Au cours de cet examen, l’Union européenne a pris note des progrès sensibles qui ont été réalisés en ce qui concerne la réponse à apporter à la crise économique et l’amélioration de la fourniture de services sociaux de base. Elle soutient activement ce processus et demeure le plus grand fournisseur d’aide au Zimbabwe. Depuis la mise en place du gouvernement d’union nationale, 365 millions d’euros ont été dépensés en faveur des secteurs sociaux, de la sécurité alimentaire et de la promotion de la gouvernance.

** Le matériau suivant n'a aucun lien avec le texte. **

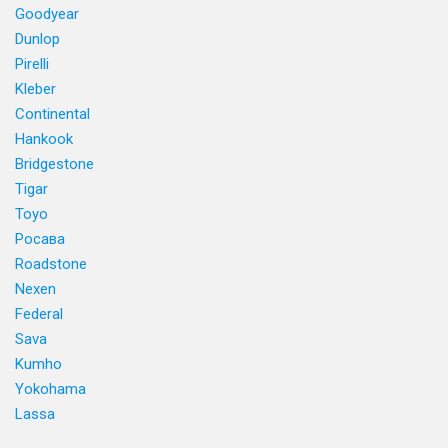
Goodyear
Dunlop
Pirelli
Kleber
Continental
Hankook
Bridgestone
Tigar
Toyo
Росава
Roadstone
Nexen
Federal
Sava
Kumho
Yokohama
Lassa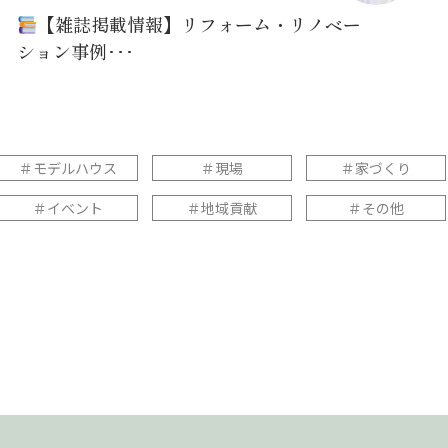
【雑誌掲載情報】リフォーム・リノベー
ション事例･･･
＃モデルハウス
＃現場
＃家づくり
＃イベント
＃地域貢献
＃その他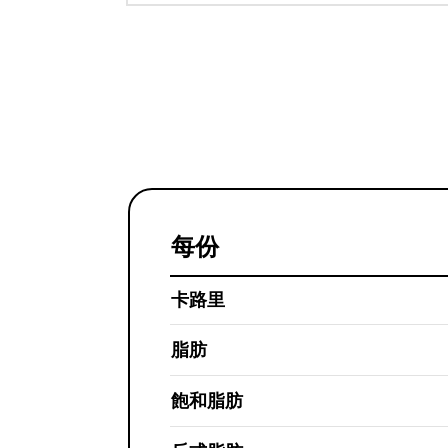
每份
卡路里
脂肪
飽和脂肪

Cependant, les progrès économiques et sociaux n’ont pas été accompagnés de progrès équivalents sur le front politique. De plus amples réformes sont nécessaires dans le domaine du respect de l’Etat de droit, des droits de l’Homme et de la démocratie, réformes qui sont essentielles pour créer un environnement propice à la tenue d’élections crédibles. A cet égard, je me dois d’exprimer la vive préoccupation que m’inspire la recrudescence des violences politiques à laquelle on a assisté ces dernières semaines.

L’Union européenne réaffirme qu’elle reste disposée à travailler en étroite coopération avec le gouvernement d’union nationale pour relever les défis auxquels le pays est confronté. Nous aspirons à la poursuite régulière et en temps opportun de notre dialogue politique global.

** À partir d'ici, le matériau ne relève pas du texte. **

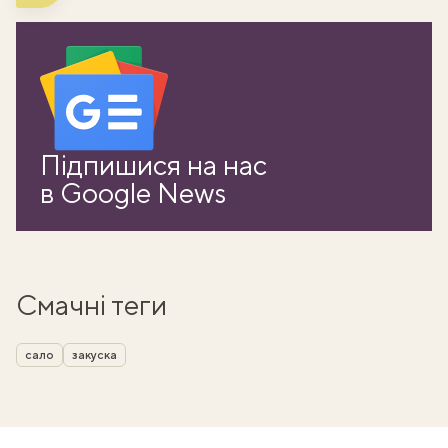
Підпишися на нас
в Google News
Смачні теги
сало
закуска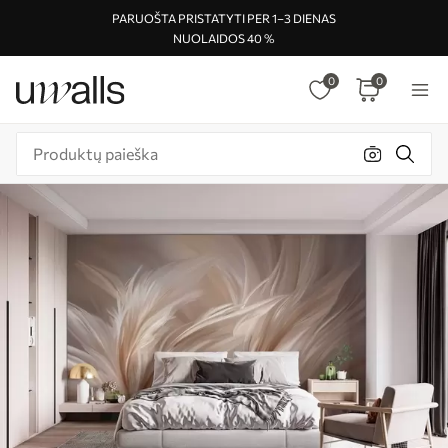
PARUOŠTA PRISTATYTI PER 1–3 DIENAS
NUOLAIDOS 40 %
0
0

L’Union européenne a estimé que les progrès réalisés ne sont pas encore suffisants pour justifier une modification plus substantielle de sa politique à l’égard du Zimbabwe. Nous avons donc décidé de proroger d’un an les mesures suivantes :
i) l’interdiction de visa et le gel des avoirs applicables à une liste de personnes et de sociétés,
ii) l’embargo sur les armes et
iii) d’autres mesures, prises dans le cadre de l’article 96 de l’accord de Cotonou.

A la suite de l’examen des noms figurant sur la liste des personnes et sociétés faisant l’objet de mesures d’interdiction de visa et de gel des avoirs, nous avons conclu que les 35 personnes visées ci-dessus peuvent en être retirées avec effet immédiat. Les 163 autres personnes et les 31 sociétés inscrites sur la liste sont toujours considérées comme liées à des atteintes aux droits de l’Homme, à la démocratie et à l’Etat de droit.

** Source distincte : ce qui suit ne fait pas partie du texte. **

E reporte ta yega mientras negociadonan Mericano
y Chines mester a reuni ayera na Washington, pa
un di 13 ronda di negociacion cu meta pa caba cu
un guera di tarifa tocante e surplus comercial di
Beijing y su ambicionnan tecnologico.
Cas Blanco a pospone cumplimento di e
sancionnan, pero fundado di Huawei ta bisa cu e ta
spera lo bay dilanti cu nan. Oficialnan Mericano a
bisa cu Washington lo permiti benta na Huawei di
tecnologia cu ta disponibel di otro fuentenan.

Je tiens à préciser que l’Union européenne reste disposée à modifier sa décision à tout moment au cours des douze prochains mois si de nouveaux progrès concrets sont réalisés. Je considère, en particulier, qu’il est d’une importance cruciale pour le processus démocratique dans le pays que les partis qui participent au gouvernement s’entendent sur les mesures nécessaires à prendre dans la perspective d’élections.

Je me félicite de l’intensification des efforts diplomatiques régionaux et soutiens l’action menée par la Communauté de développement de l’Afrique australe et ses Etats membres en vue de faciliter un accord sur une feuille de route pour la tenue d’élections démocratiques et pacifiques.